'Tis always the season for fruits and vegetables! We have access to raw, live food all year round, but to optimize our healthy eating habits, it helps to know which fruits and vegetables are in season.
Eating local, organic and seasonal produce is beneficial both to your health and the environment. It also helps you spice up meals in the kitchen by experimenting with different flavors. Not to mention, seasonal fruits and vegetables taste better! When crops are transported, they must be harvested early and often do not ripen as effectively as they would in their natural environment. Fresh, locally harvested foods have their full flavors and nutrients intact. Bonus - eating organic crops removes the risk of harmful pesticides!
Here is a highlight of the freshest fruits and vegetables available at your local grocery store or farmer's stand in the winter season:
Brussel sprouts: High in vitamin C, six brussel sprouts contain 90% of the daily recommended intake of vitamin C.
Butternut squash: High in vitamin A. One of the most popular winter vegetables, butternut squash is rich in dietary fibers, vitamin B and folate. Click here for O2 Living's delicious butternut squash soup recipe.
Cauliflower: Excellent source of vitamin C and vitamin K. It is a good source of minerals such as manganese, copper, iron, calcium and potassium.
Potatoes: High in vitamin C. Potatoes are low in cholesterol and sodium and are an excellent source of iron. Although potatoes are readily available from greenhouses throughout the year, the prime time to indulge in this heart vegetable is during the winter season.
Pumpkins: Enriched with vitamin A. Pumpkins are high in flavonoid poly-phenolic antioxidants such as leutin, xanthin, and carotenes. In addition, pumpkin seeds are a great source of protein, minerals, vitamins and omega-3 fatty acids.
Persimmons: High in vitamin C, these fruits supply magnesium, potassium and phosphorus. Persimmons are also high in fiber and include plant-based nutrients called phytonutrients.

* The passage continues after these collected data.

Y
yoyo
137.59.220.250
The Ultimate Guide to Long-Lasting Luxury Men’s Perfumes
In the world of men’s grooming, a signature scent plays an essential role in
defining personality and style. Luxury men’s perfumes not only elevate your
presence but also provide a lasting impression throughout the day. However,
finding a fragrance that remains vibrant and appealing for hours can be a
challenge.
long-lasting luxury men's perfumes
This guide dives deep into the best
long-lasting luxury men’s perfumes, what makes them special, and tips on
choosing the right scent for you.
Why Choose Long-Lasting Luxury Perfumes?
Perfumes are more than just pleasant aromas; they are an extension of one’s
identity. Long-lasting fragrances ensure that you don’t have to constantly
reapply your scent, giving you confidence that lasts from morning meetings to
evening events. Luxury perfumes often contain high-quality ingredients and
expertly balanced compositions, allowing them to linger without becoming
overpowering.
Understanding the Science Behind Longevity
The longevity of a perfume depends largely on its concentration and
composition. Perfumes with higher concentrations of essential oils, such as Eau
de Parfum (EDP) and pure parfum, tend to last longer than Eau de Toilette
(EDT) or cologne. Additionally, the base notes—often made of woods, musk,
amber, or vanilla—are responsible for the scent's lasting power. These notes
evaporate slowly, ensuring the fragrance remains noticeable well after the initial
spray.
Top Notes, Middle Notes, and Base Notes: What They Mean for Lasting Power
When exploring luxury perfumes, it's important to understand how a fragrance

Cranberries: High in vitamin C and pro-anthocyanidins, studies have shown cranberries prevent cancer, aging and neurological diseases, inflammation, diabetes and bacterial infections. Check out our winter cranberry and orange smoothie recipe, featuring Living Juice's organic, cold-pressed Carrot Kick!
Mandarins: High source of vitamin C, mandarins contain a good source of B vitamins. They are low in calories and a good source of fiber.
Pears: Pears help reduce cholesterol. Pears are enriched with vitamin C, vitamin K and copper. Pears are a good source of pectin, a soluble fiber that helps the body eliminate cholesterol and also protects against environmental toxins.
Pomegranates: High in vitamin C, regular intake of pomegranate boosts immunity, improves circulation and may protect against diseases. Try adding pomegranates into your diet with our pomegranate chia seed vegan yogurt recipe!
Always a go!
Here's a list of fruits, vegetables and herbs that are suitable for meals all year round:
- Sweet potatoes
- Collard greens
- Water crest
Make sure you include a wide variety of organic fruits and vegetables in your diet all year round to maintain your overall health and wellness!